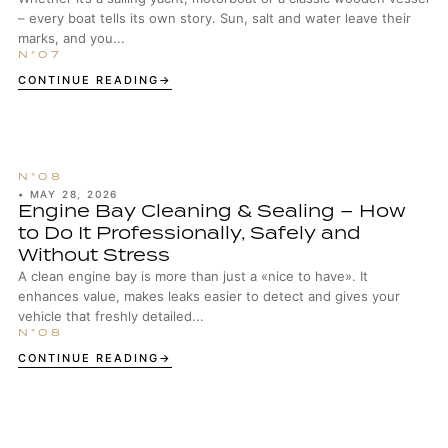
– every boat tells its own story. Sun, salt and water leave their
marks, and you...
CONTINUE READING
•
MAY 28, 2026
Engine Bay Cleaning & Sealing – How
to Do It Professionally, Safely and
Without Stress
A clean engine bay is more than just a «nice to have». It
enhances value, makes leaks easier to detect and gives your
vehicle that freshly detailed...
CONTINUE READING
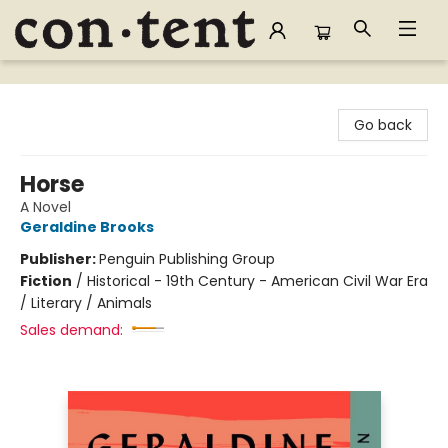
Content Bookstore
Go back
Horse
A Novel
Geraldine Brooks
Publisher:
Penguin Publishing Group
Fiction
/
Historical - 19th Century - American Civil War Era
/ Literary / Animals
Sales demand:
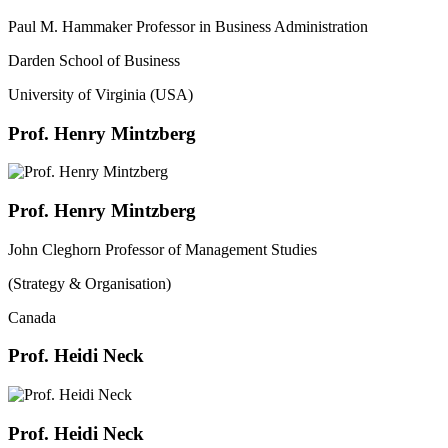
Paul M. Hammaker Professor in Business Administration
Darden School of Business
University of Virginia (USA)
Prof. Henry Mintzberg
Prof. Henry Mintzberg
John Cleghorn Professor of Management Studies
(Strategy & Organisation)
Canada
Prof. Heidi Neck
Prof. Heidi Neck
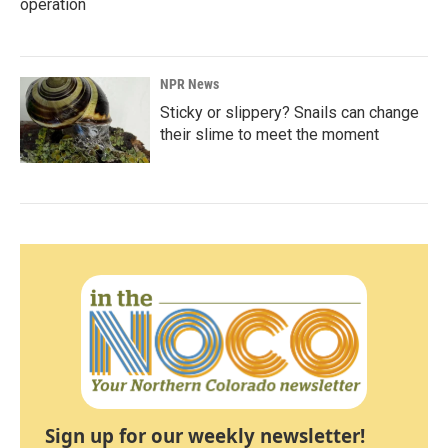
operation
NPR News
Sticky or slippery? Snails can change
their slime to meet the moment
Sign up for our weekly newsletter!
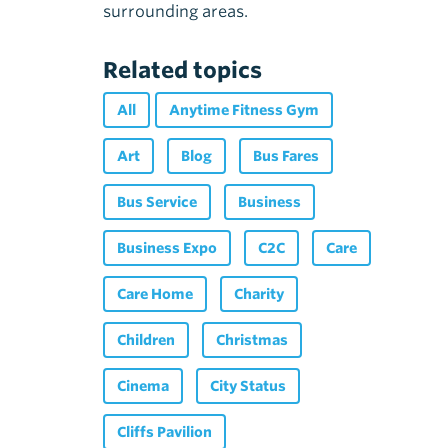
surrounding areas.
Related topics
All
Anytime Fitness Gym
Art
Blog
Bus Fares
Bus Service
Business
Business Expo
C2C
Care
Care Home
Charity
Children
Christmas
Cinema
City Status
Cliffs Pavilion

### Required work
Repeat the material above in full and unchanged, minus its images.

### Solution for this exercise
– every boat tells its own story. Sun, salt and water leave their
marks, and you...
CONTINUE READING
•
MAY 28, 2026
Engine Bay Cleaning & Sealing – How
to Do It Professionally, Safely and
Without Stress
A clean engine bay is more than just a «nice to have». It
enhances value, makes leaks easier to detect and gives your
vehicle that freshly detailed...
CONTINUE READING
Content Bookstore
Go back
Horse
A Novel
Geraldine Brooks
Publisher:
Penguin Publishing Group
Fiction
/
Historical - 19th Century - American Civil War Era
/ Literary / Animals
Sales demand:
Paul M. Hammaker Professor in Business Administration
Darden School of Business
University of Virginia (USA)
Prof. Henry Mintzberg
Prof. Henry Mintzberg
John Cleghorn Professor of Management Studies
(Strategy & Organisation)
Canada
Prof. Heidi Neck
Prof. Heidi Neck
operation
NPR News
Sticky or slippery? Snails can change
their slime to meet the moment
Sign up for our weekly newsletter!
surrounding areas.
Related topics
All
Anytime Fitness Gym
Art
Blog
Bus Fares
Bus Service
Business
Business Expo
C2C
Care
Care Home
Charity
Children
Christmas
Cinema
City Status
Cliffs Pavilion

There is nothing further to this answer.